Thanks for the cool scuba pic sailor.


----------



## Mike Monahan (Apr 1, 2009)

Hey Kindle-ers,
I'd like to thank you all for making this my best sales month ever.  90 Kindle sales and its just the middle of the month.  The taxman makes me sad, but you guys make my day.


----------



## AppleHeart (Apr 10, 2009)

Hi,

I ordered your book last night cuz the price is right, the good reviews were convincing and 'meeting' you here made it even more so. Have you heard of Deadly Ink Mystery Conference? It is held every June (6/27-2 in Parsippany, NJ and I have met many NTMAs there. This year's GOH (guest of honor) is Lincoln Child. Sadly, I'm unable to go this year as I am gonna be out of the country.

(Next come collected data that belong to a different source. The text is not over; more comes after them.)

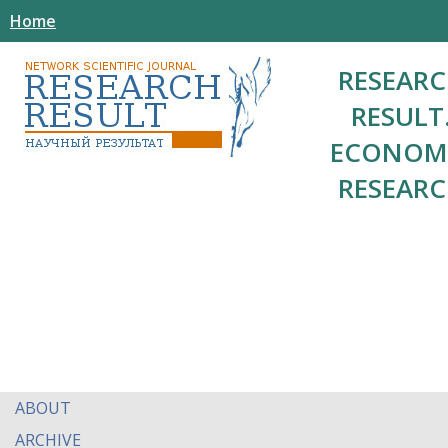
Home
RESEAR
RESULT
ECONOM
RESEAR
ABOUT
ARCHIVE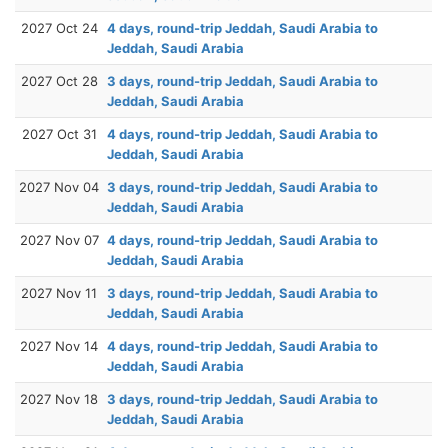
2027 Oct 24
4 days, round-trip Jeddah, Saudi Arabia to
Jeddah, Saudi Arabia
2027 Oct 28
3 days, round-trip Jeddah, Saudi Arabia to
Jeddah, Saudi Arabia
2027 Oct 31
4 days, round-trip Jeddah, Saudi Arabia to
Jeddah, Saudi Arabia
2027 Nov 04
3 days, round-trip Jeddah, Saudi Arabia to
Jeddah, Saudi Arabia
2027 Nov 07
4 days, round-trip Jeddah, Saudi Arabia to
Jeddah, Saudi Arabia
2027 Nov 11
3 days, round-trip Jeddah, Saudi Arabia to
Jeddah, Saudi Arabia
2027 Nov 14
4 days, round-trip Jeddah, Saudi Arabia to
Jeddah, Saudi Arabia
2027 Nov 18
3 days, round-trip Jeddah, Saudi Arabia to
Jeddah, Saudi Arabia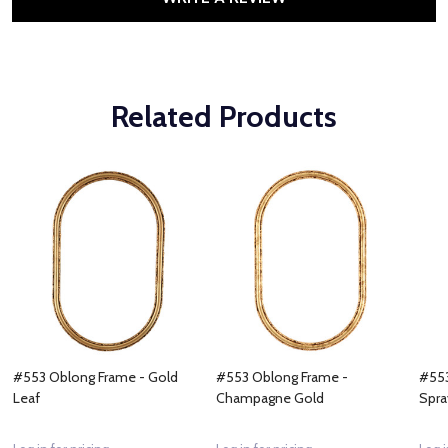
Related Products
#553 Oblong Frame - Gold
#553 Oblong Frame -
#553
Leaf
Champagne Gold
Spra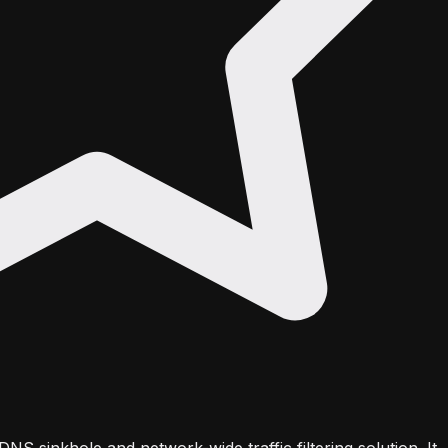
DNS sinkhole and network-wide traffic filtering solution. It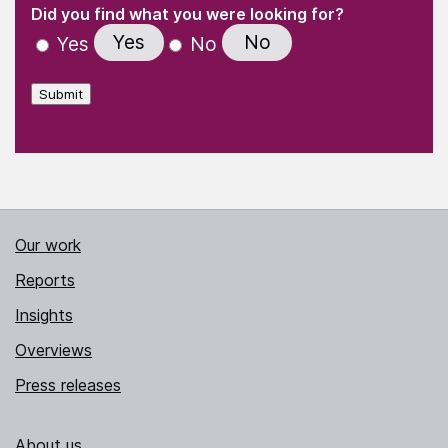
(Required)
"
" indicates required fields
(Required)
Did you find what you were looking for?
Yes
No
Yes
No
Submit
Our work
Reports
Insights
Overviews
Press releases
About us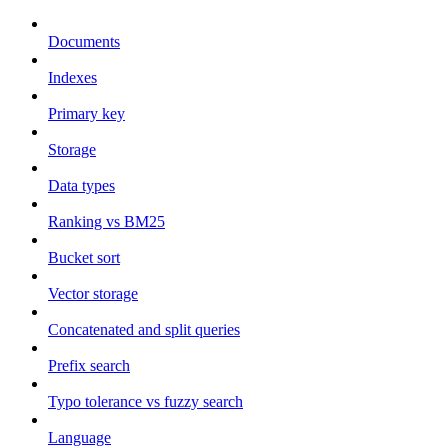
Documents
Indexes
Primary key
Storage
Data types
Ranking vs BM25
Bucket sort
Vector storage
Concatenated and split queries
Prefix search
Typo tolerance vs fuzzy search
Language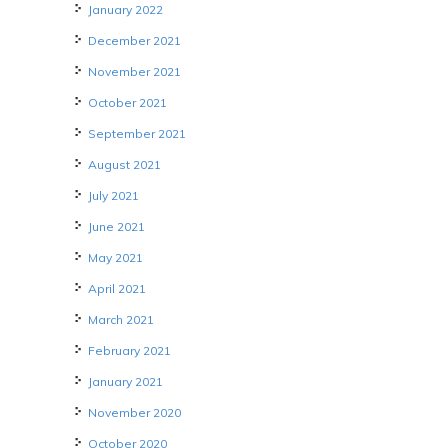
January 2022
December 2021
November 2021
October 2021
September 2021
August 2021
July 2021
June 2021
May 2021
April 2021
March 2021
February 2021
January 2021
November 2020
October 2020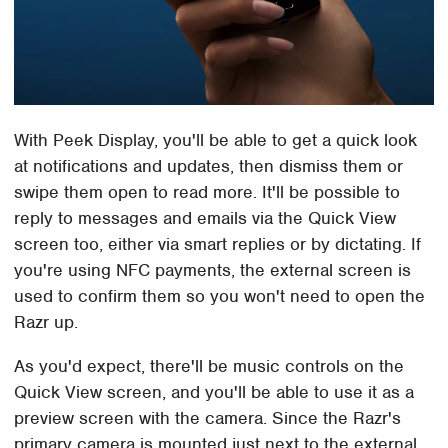
With Peek Display, you'll be able to get a quick look
at notifications and updates, then dismiss them or
swipe them open to read more. It'll be possible to
reply to messages and emails via the Quick View
screen too, either via smart replies or by dictating. If
you're using NFC payments, the external screen is
used to confirm them so you won't need to open the
Razr up.
As you'd expect, there'll be music controls on the
Quick View screen, and you'll be able to use it as a
preview screen with the camera. Since the Razr's
primary camera is mounted just next to the external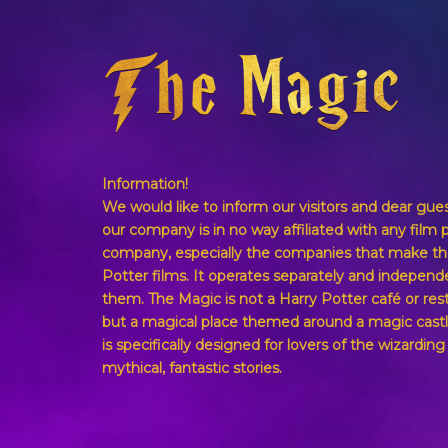
Information!
We would like to inform our visitors and dear gue
our company is in no way affiliated with any film 
company, especially the companies that make th
Potter films. It operates separately and independ
them. The Magic is not a Harry Potter café or res
but a magical place themed around a magic castl
is specifically designed for lovers of the wizardin
mythical, fantastic stories.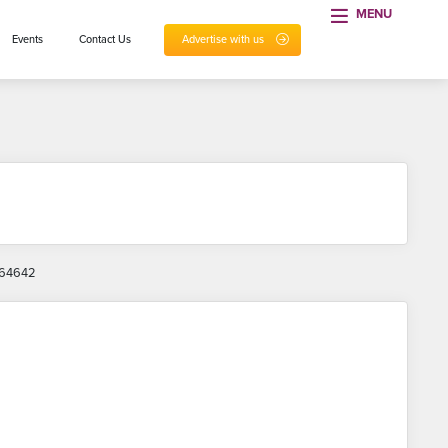
MENU
Events
Contact Us
Advertise with us
 864642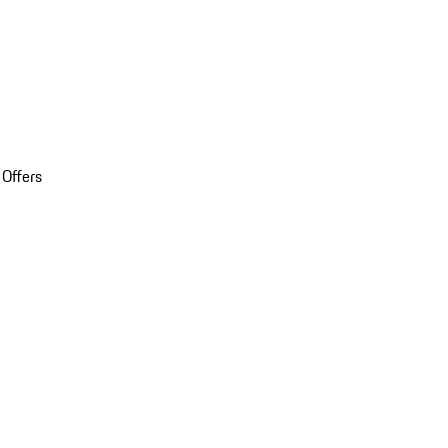
 Offers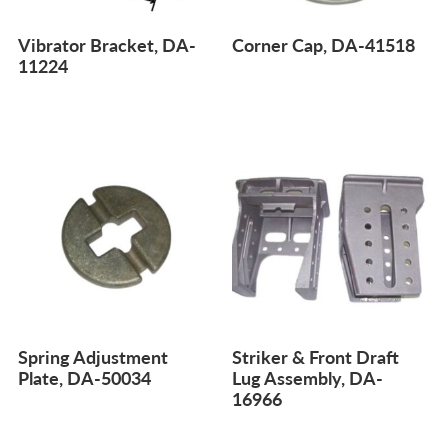
Vibrator Bracket, DA-
Corner Cap, DA-41518
11224
Spring Adjustment
Striker & Front Draft
Plate, DA-50034
Lug Assembly, DA-
16966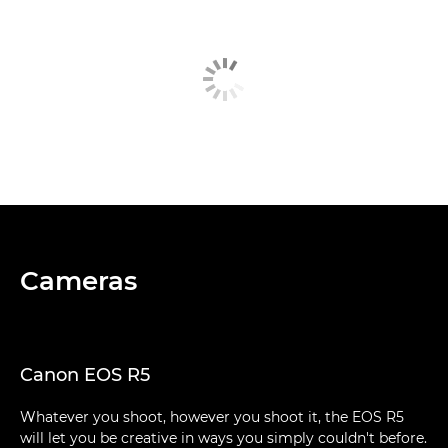
Cameras
Canon EOS R5
Whatever you shoot, however you shoot it, the EOS R5
will let you be creative in ways you simply couldn't before.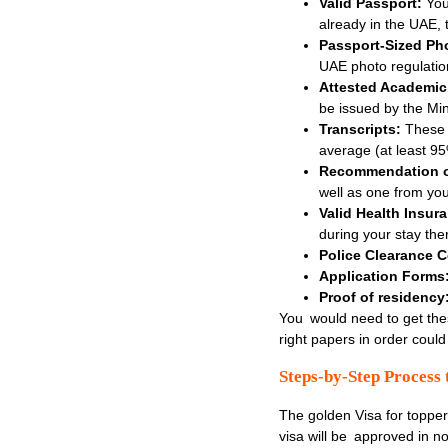
Valid Passport:
You
already in the UAE, 
Passport-Sized Ph
UAE photo regulatio
Attested Academic
be issued by the Min
Transcripts:
These d
average (at least 95
Recommendation or
well as one from your
Valid Health Insur
during your stay the
Police Clearance Ce
Application Forms
Proof of residency
You would need to get the
right papers in order could
Steps-by-Step Process 
The golden Visa for toppers
visa will be approved in no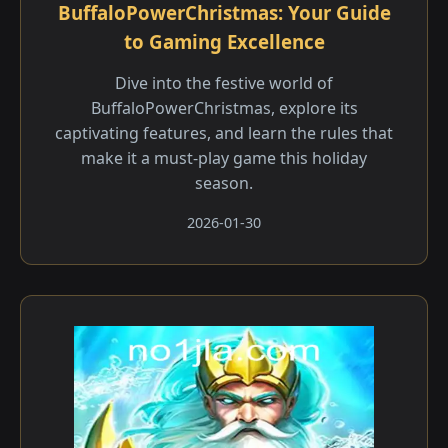
BuffaloPowerChristmas: Your Guide
to Gaming Excellence
Dive into the festive world of
BuffaloPowerChristmas, explore its
captivating features, and learn the rules that
make it a must-play game this holiday
season.
2026-01-30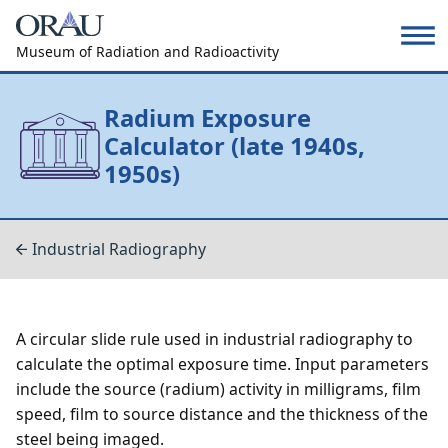
Museum of Radiation and Radioactivity
Radium Exposure
Calculator (late 1940s,
1950s)
Industrial Radiography
A circular slide rule used in industrial radiography to
calculate the optimal exposure time. Input parameters
include the source (radium) activity in milligrams, film
speed, film to source distance and the thickness of the
steel being imaged.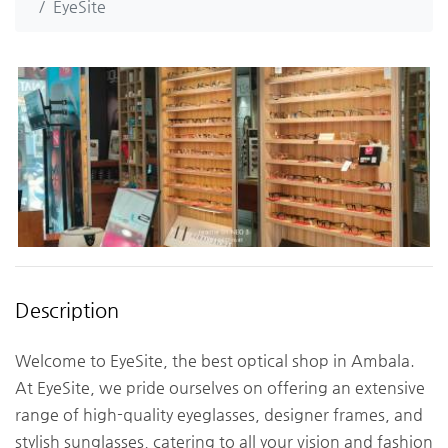
EyeSite
Description
Welcome to EyeSite, the best optical shop in Ambala.
At EyeSite, we pride ourselves on offering an extensive
range of high-quality eyeglasses, designer frames, and
stylish sunglasses, catering to all your vision and fashion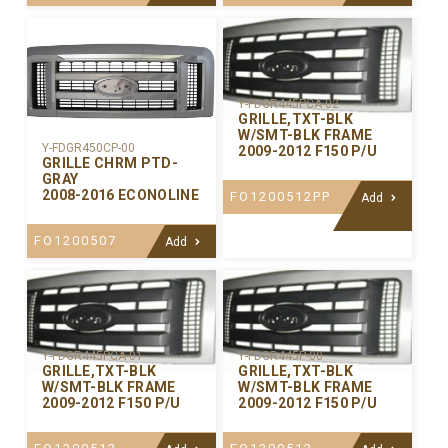
Y-FDGR445PCA-02
GRILLE,TXT-BLK
W/SMT-BLK FRAME
Y-FDGR450CP-00
2009-2012 F150 P/U
GRILLE CHRM PTD-
GRAY
2008-2016 ECONOLINE
FO1200512PP
Add
FO1200507
Add
Y-FDGR445PCA-01
Y-FDGR445P-00
GRILLE,TXT-BLK
GRILLE,TXT-BLK
W/SMT-BLK FRAME
W/SMT-BLK FRAME
2009-2012 F150 P/U
2009-2012 F150 P/U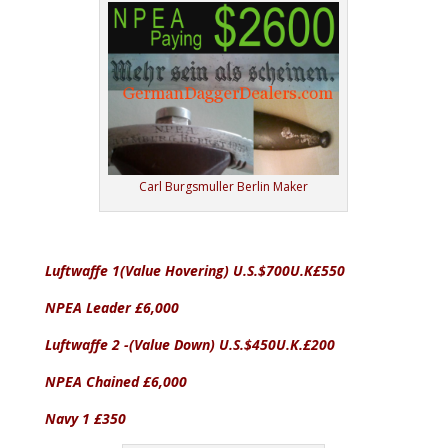
Carl Burgsmuller Berlin Maker
Luftwaffe 1(Value Hovering) U.S.$700U.K£550
NPEA Leader £6,000
Luftwaffe 2 -(Value Down) U.S.$450U.K.£200
NPEA Chained £6,000
Navy 1 £350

Moderators: Hope the above is not OT. Just wanted to encourage new mystery writers to network with other writers and die-hard mystery fans like _moi_.

I am reading Chapter 19 of SUDDEN DEATH, so far I have 3 suspects but no murder(ed) victim(s) yet.... So far, Reid is becomming real to me and I'm hoping he's not doomed...

I will read your BARRACUDA after, 'k? I know I'll enjoy it as I love JAWS and I did some scuba diving with an Australian exchange student our family hosted years ago and it was she (Stefanie) who got me interested. Oooh, bringing back many memories....

ebc


----------



## Mike Monahan (Apr 1, 2009)

Hello AppleHeart,
Thanks for ordering Barracuda. I'm sure you will enjoy it. I also loved Sudden Death and now see golf in a whole different light.  Thanks for the info on the DIMC, I must look into it. Since you have scuba experience it will make Barracuda more enjoyable. I was lucky enough to dive in Australia en-route to Papua New Guinea. I dove in Sydney Harbor and was amazed at the diversity of sea life in one of the world's busiest ports. I also dove in Cairns and loved the visibility and large pelagic creatures.


----------



## jpmorgan49 (Feb 10, 2009)

I started reading Barracuda this morning, I'm about 20% complete at this time. No Spoilers from me.   
jp


----------



## Mike Monahan (Apr 1, 2009)

Hey JP,
The first 20% is sloooooooooow, wait until you reach the midway point. I'm dying to hear what you think of the ending.


----------



## SongbirdVB (Nov 18, 2008)

Mike Monahan said:


> Hey JP,
> The first 20% is sloooooooooow, wait until you reach the midway point. I'm dying to hear what you think of the ending.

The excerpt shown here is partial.